First let’s look at the current demographics of a potential homeowner. According to the WSJ1 in 1960, nearly 75% of adults were married, compared with about 50% today. People now marry six years later on average, the divorce rate has increased, and the fertility rate has plummeted since the 1960’s. On a population adjusted basis, as a result, housing starts are at their lowest level in 50 years. This overarching demographic shift collided with the “Great Recession2” to stunt demand for home ownership.
Next let’s look at the obvious economic factors. The subprime mortgage crisis of 2008 created a flood of bankruptcies and short sales. These life altering events for those affected delayed any future home ownership for seven years after a personal bankruptcy, and three years after a short sale. During this same period, Americans have seen stagnant wages and sluggish employment growth. In addition, young adults have entered a workforce with less opportunity and more college debt than ever before.
The result of these shifts is less demand for single family homes, and more interest in renting cheaper apartments. The young adult population leaving their parents’ homes after the Great Recession has added to rental demand – and they want flexibility—be it in tenure at work or where they decide to relocate. The WSJ reports that “the share of new homes being built as rental apartments is at the highest level in at least four decades. Multi-family housing starts are up nearly 40% from a year earlier while single family starts have barely changed1.”
Why has buying a property become so difficult for this generation? There are a number of reasons, most of them macroeconomic in nature, and therefore, out of a homebuyer’s control.

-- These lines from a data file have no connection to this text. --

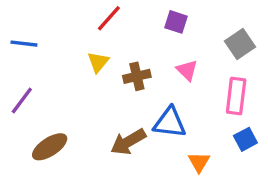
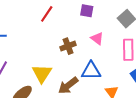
yellow triangle: (98, 62) -> (42, 73), moved, size x1.5

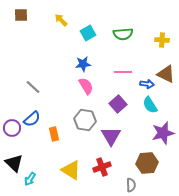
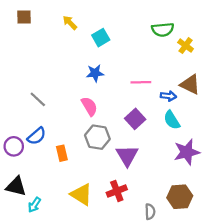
green semicircle: (123, 34) -> (163, 30), moved
yellow cross: (162, 40) -> (186, 46), turned 32
pink semicircle: (86, 86) -> (89, 106), moved
black triangle: (14, 163) -> (16, 186), turned -30
brown hexagon: (147, 163) -> (180, 197), moved

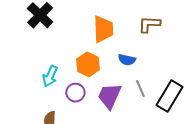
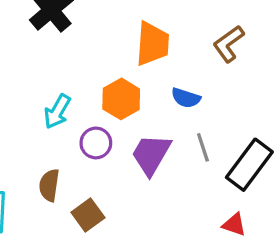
brown L-shape: (149, 24) -> (229, 44), turned -45

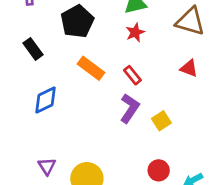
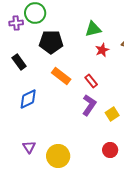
black pentagon: (77, 21) -> (51, 42), turned 30
red star: (135, 32) -> (102, 50), moved

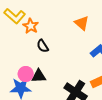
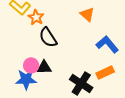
black semicircle: (43, 46) -> (48, 37), size x1.5

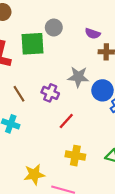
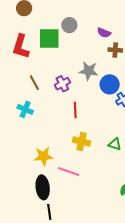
purple cross: (50, 93) -> (62, 84), turned 35
red line: (66, 121) -> (75, 110), turned -49

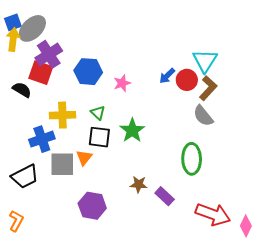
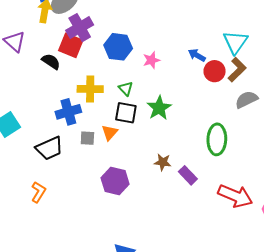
blue arrow: (167, 76) -> (197, 55), turned 72
red circle: (187, 80) -> (215, 71), moved
gray semicircle: (203, 116) -> (246, 100), moved, turned 100
gray square: (62, 164) -> (87, 138), size x0.6

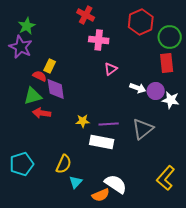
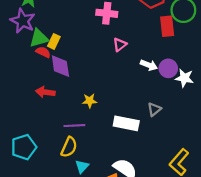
red rectangle: (167, 63) -> (167, 26), moved
green triangle: (33, 96) -> (39, 38), moved
purple line: (109, 124) -> (74, 126), moved
gray triangle: (143, 129) -> (154, 109), size x0.6
white rectangle: (102, 142) -> (126, 123), moved

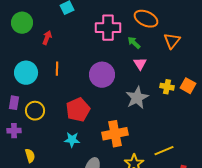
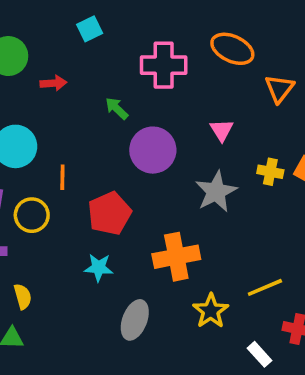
red arrow: (47, 38) -> (53, 83), turned 64
green arrow: (134, 43) -> (117, 108), moved
orange line: (57, 69) -> (62, 177), moved

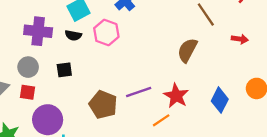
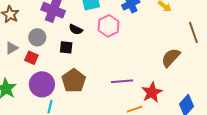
black semicircle: (73, 35) -> (76, 29), moved
brown pentagon: (103, 105) -> (74, 81), moved

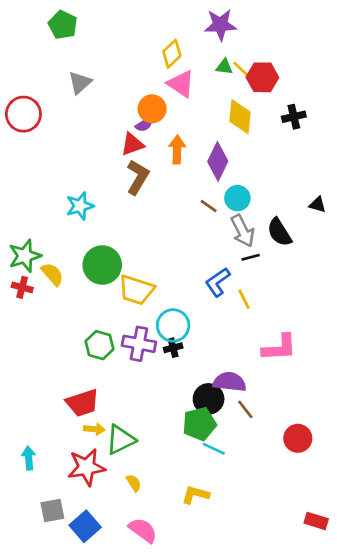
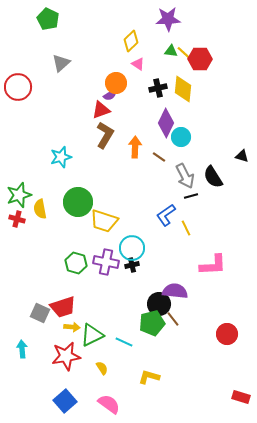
pink triangle: (181, 84) -> (138, 64), size x0.6
black cross: (294, 117) -> (158, 88), moved
orange arrow: (177, 150) -> (135, 147), moved
cyan circle: (237, 198) -> (181, 137), moved
yellow semicircle: (52, 274) -> (40, 209), turned -150
brown line: (245, 409) -> (173, 319), moved
cyan line: (214, 449) -> (124, 342), moved
gray square: (52, 510) -> (40, 313), moved, turned 36

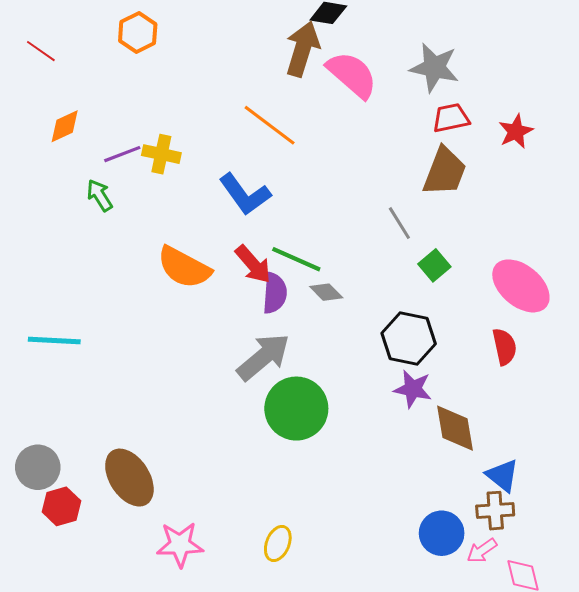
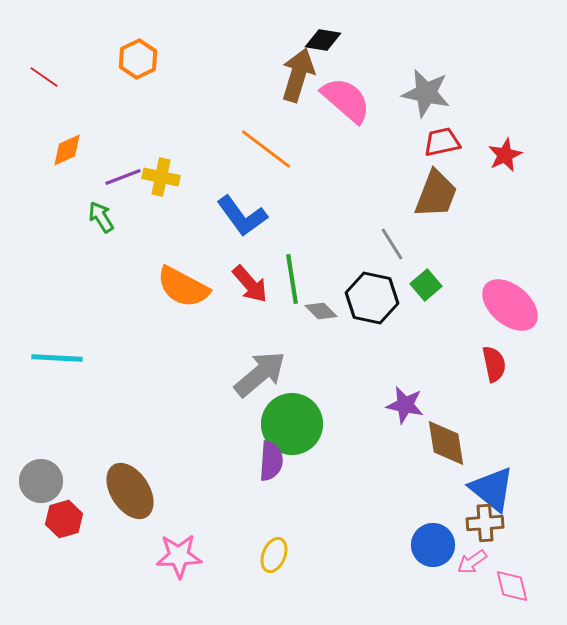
green line: (296, 259) -> (292, 279), turned 57
purple semicircle: (275, 293) -> (271, 461), moved
black hexagon: (409, 338) -> (372, 298), moved
blue triangle: (502, 475) -> (492, 489), size x1.4

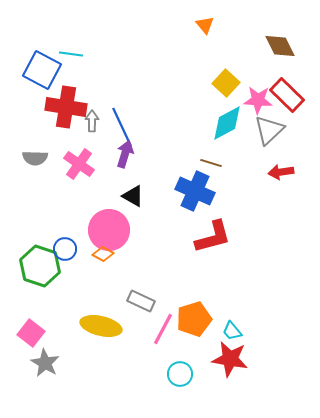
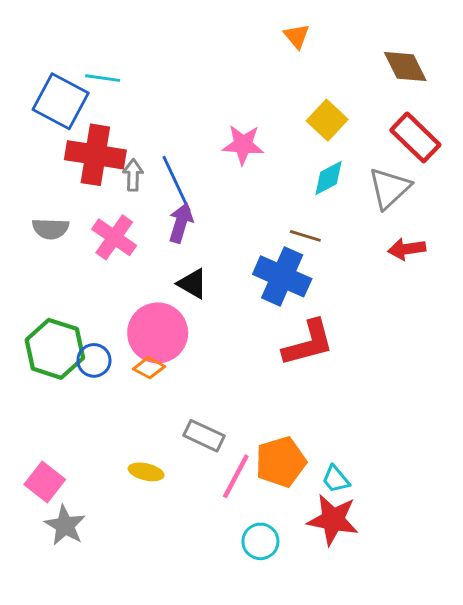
pink star: (258, 100) -> (243, 145), moved
cyan diamond: (227, 123) -> (329, 178), size x0.7
green hexagon: (40, 266) -> (55, 349), moved
yellow ellipse: (101, 326) -> (146, 472), size x0.6

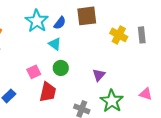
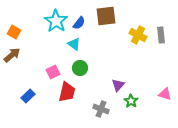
purple triangle: (99, 75) -> (118, 85), moved
green star: (112, 101) -> (131, 101), size x0.6

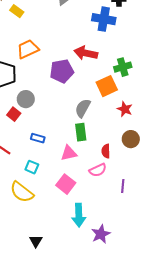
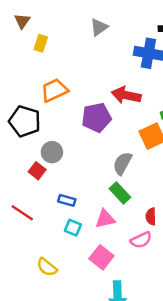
yellow rectangle: (17, 11) -> (41, 43), turned 72
green rectangle: (81, 132) -> (120, 193), turned -36
cyan square: (32, 167) -> (73, 228), moved
yellow semicircle: (22, 192) -> (47, 267), size x0.7

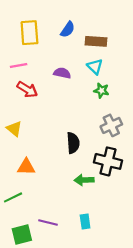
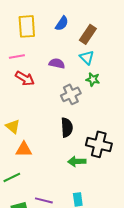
brown rectangle: (96, 41) -> (88, 34), turned -60
gray cross: (111, 125) -> (71, 94), moved
yellow triangle: (14, 129) -> (13, 126), moved

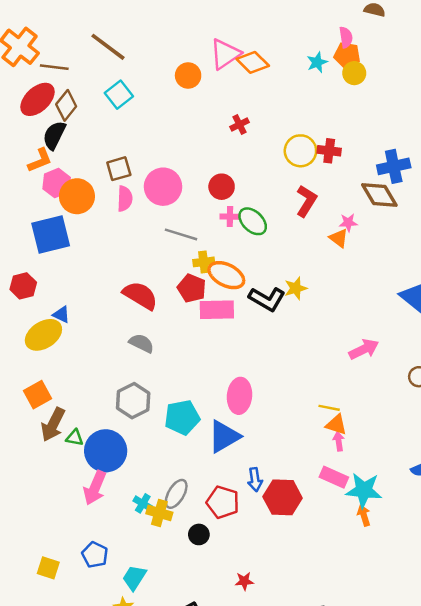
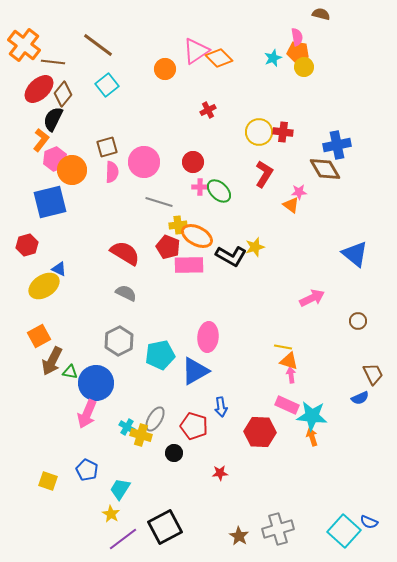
orange L-shape: (40, 160) -> (41, 140), turned -30
red hexagon: (283, 497) -> (260, 432), moved
red star: (244, 581) -> (220, 473), moved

Notably, bank lending is still extremely tight. Even with the Federal Reserve’s quantitative easing measures meant to swell bank reserves and pump money into the economy, many consumers and small businesses are finding it hard to qualify for a bank loan. Banks will attribute this to higher capital requirements and the regulatory backlash on consumer lending practices since the 2008 financial crisis. The Dodd-Frank Act along with other consumer protection practices have pushed banks to even more conservative lending practices. Every new bank loan is endlessly scrutinized and the cost of regulatory compliance has skyrocketed. Gone are the “loose” lending practices of subprime mortgage days past. While this is a good development, the consequence has been a very “tight” lending environment, leaving many qualified homeowners frustrated by the exhaustive application process only to be denied a loan in the end.
The combination of these things has put the “velocity of money” in the U.S. economy at a 50-year low. The velocity is the rate at which money changes hands in the economy. More specifically, the Fed induced low interest rates should increase demand for loans, and the private banking sector should increase the velocity of money in circulation to meet this demand. This has not happened as of yet. It will take private sector GDP growth, general inflation, and an uptick in consumer borrowing to reverse this money trend.

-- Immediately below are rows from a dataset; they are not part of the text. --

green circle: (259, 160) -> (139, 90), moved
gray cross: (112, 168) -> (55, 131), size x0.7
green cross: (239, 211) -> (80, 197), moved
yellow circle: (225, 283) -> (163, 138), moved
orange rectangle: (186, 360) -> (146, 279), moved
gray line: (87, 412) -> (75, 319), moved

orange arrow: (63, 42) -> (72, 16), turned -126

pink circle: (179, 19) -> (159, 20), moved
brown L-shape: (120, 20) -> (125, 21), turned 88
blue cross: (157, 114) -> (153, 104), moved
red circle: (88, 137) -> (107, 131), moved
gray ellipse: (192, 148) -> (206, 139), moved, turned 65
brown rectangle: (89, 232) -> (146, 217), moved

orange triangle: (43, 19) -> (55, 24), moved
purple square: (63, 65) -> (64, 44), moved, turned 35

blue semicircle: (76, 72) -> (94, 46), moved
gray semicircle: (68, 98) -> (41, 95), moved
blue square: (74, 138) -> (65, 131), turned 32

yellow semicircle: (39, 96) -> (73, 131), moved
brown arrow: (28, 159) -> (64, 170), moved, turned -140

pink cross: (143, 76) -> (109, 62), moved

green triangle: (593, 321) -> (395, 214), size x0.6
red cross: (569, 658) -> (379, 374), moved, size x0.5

While consumer lending has been sluggish, institutional lending has not. Companies such as Blackstone and American Homes 4 Rent have purchased hundreds of thousands of homes across the U.S. recently—not to “flip”—but to manage as rental properties. They swept up these single family homes at bargain prices after the 2008 subprime mortgage crisis, paying cash or outbidding consumers using considerable leverage. Their strategy in this massive undertaking concurs with our primary argument as to why renting has become so appealing.

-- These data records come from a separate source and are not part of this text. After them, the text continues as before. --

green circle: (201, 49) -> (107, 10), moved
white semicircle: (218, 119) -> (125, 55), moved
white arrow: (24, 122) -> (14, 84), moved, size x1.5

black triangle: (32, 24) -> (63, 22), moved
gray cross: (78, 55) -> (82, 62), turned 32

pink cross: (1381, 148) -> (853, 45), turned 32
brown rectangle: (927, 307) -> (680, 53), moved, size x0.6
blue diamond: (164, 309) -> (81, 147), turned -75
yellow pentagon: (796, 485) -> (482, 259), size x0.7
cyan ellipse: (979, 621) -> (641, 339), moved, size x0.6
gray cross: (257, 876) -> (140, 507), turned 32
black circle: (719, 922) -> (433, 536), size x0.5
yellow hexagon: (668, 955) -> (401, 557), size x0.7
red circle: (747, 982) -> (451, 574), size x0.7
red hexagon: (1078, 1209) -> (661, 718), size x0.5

Once the excess supply of distressed housing was removed from 2010 through 2012, especially in Southern California, price appreciation bounced back tremendously in 2013. The result in the winter of 2014 was the lowest home inventory level in 12 years. This lack of supply has left many qualified home buyers looking to sell and trade-up in quite a conundrum. The Wall Street Journal, a global newspaper, actually reported on this issue as it specifically related to Encinitas and Carlsbad earlier this year! San Diego area prices were rising so fast and home inventories falling so low, that sellers could make a profit on their home sale, but couldn’t find something else affordable to buy. So many people are staying put and hoping that higher prices entice more sellers to list, creating a larger
inventory of homes available for purchase.
A home may continue to be one of the largest assets in a family’s portfolio, but for the younger American, it may take more convincing than in days past. The demographic shifts and economic headwinds have made renting more appealing, and may be the new norm for middle class families of the future.
1 WSJ – Housing Numbers Reflect Shift in American Dream, 6/16/14
2 The “Great Recession” also known as the “financial crisis” or “subprime mortgage crisis” of 2007-2008.